CHRIS FISHER, EDP Political Editor He's still there. Much to my surprise, home secretary Charles Clarke is still in office. And as a demonstration of defiance of political gravity it is very impressive.

CHRIS FISHER, EDP Political Editor

He's still there. Much to my surprise, home secretary Charles Clarke is still in office. And as a demonstration of defiance of political gravity it is very impressive.

Deputy prime minister John Prescott is still in office too. Each is helping the other in shifting attention at key moments. But as day after day passes without resignations, one senses that the concepts of personal and ministerial responsibility are being substantially redefined.

When I was reading politics at university, the Crichel Down case of 1954 was repeatedly cited as an example of what ministerial responsibility meant. Agriculture minister Sir Thomas Dugdale resigned over a dispute about his department's use of land purchased by the government in 1938. It was generally accepted that he was not personally culpable at all, but he carried the can for his department. Fifty years on, we seem to be a million miles away from such thinking. These days ministers don't resign. Ruth Kelly didn't. Tessa Jowell didn't. And the only one who has even offered to go is Mr Clarke. (Just how serious his offer was, is one of the things I haven't been able to establish.)

Two other questions I have not been able to get answers to are: When exactly was Mr Clarke put fully in the picture about the debacle concerning foreign prisoners who were released without being assessed for deportation? And when he did know everything he needed to, what rectifying action did he order?

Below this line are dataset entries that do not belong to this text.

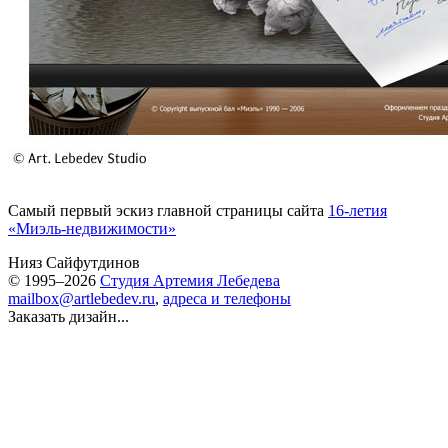
Самый первый эскиз главной страницы сайта
16-летия
«Миэль-недвижимости»
Нияз Сайфутдинов
© 1995–2026
Студия Артемия Лебедева
mailbox@artlebedev.ru
,
адреса и телефоны
Заказать дизайн...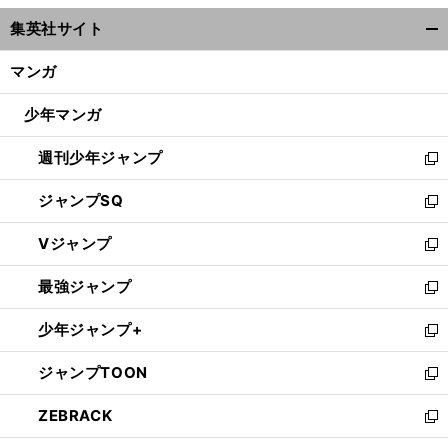
ウ
集英社サイト
ィ
開
ン
く/
マンガ
ド
閉
ウ
じ
少年マンガ
で
る
開
週刊少年ジャンプ
く
新
し
ジャンプSQ
い
新
ウ
し
Vジャンプ
ィ
い
新
ン
ウ
し
最強ジャンプ
ド
ィ
い
新
ウ
ン
ウ
し
少年ジャンプ+
で
ド
ィ
い
新
開
ウ
ン
ウ
し
ジャンプTOON
く
で
ド
ィ
い
新
開
ウ
ン
ウ
し
ZEBRACK
く
で
ド
ィ
い
新
開
ウ
ン
ウ
し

A point we can be certain of is that the Norwich MP was in no way responsible for the rape case the Sunday Times splashed on this week. A Somali, Abulrahman Osman, raped a woman in Sheffield in September 2004 after being released from prison in 2003.

On both dates Mr Clarke was education secretary - he didn't become home secretary until December 2004 - but the Sunday Times saw fit to carry the rape victim's call for his resignation without mentioning that salient fact.

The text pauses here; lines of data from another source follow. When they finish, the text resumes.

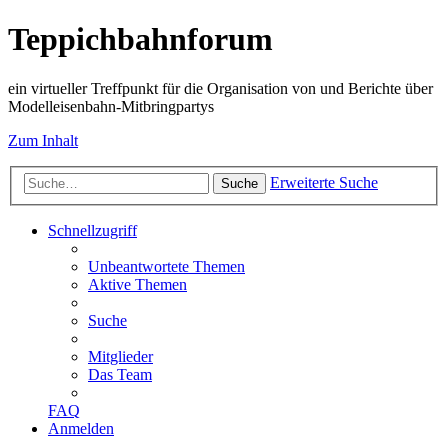
Teppichbahnforum
ein virtueller Treffpunkt für die Organisation von und Berichte über
Modelleisenbahn-Mitbringpartys
Zum Inhalt
Erweiterte Suche
Suche
Schnellzugriff
Unbeantwortete Themen
Aktive Themen
Suche
Mitglieder
Das Team
FAQ
Anmelden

But just how long was it after he took over at the home office that he became fully aware of the horrific shambles it had got into with foreign prisoners?

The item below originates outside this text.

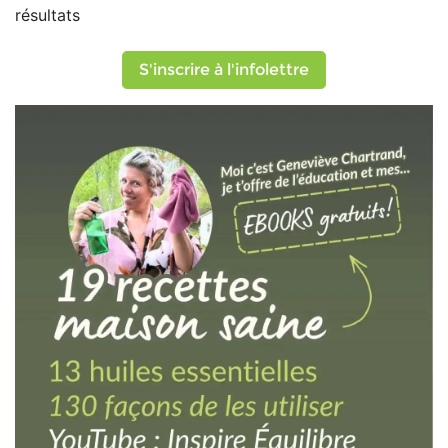
résultats
S'inscrire à l'infolettre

I heard him suggest last week on the Today programme that he learned everything last autumn. Since then it has been repeatedly claimed that he has been completely in the know since last June. Of the 1023 foreign prisoners freed between 1999 and 2006 without being considered for deportation, 288 were released since last summer.

On Sunday, however, it was alleged that Mr Clarke had kept the prime minister in the dark for over three weeks after being informed, on March 30, that the foreign prisoners released without assessment for deportation included some convicted of serious offences such as murder and rape.

Obviously, if Mr Clarke discovered this only at the end of March, he could not have been fully aware last autumn let alone last June. So what was it?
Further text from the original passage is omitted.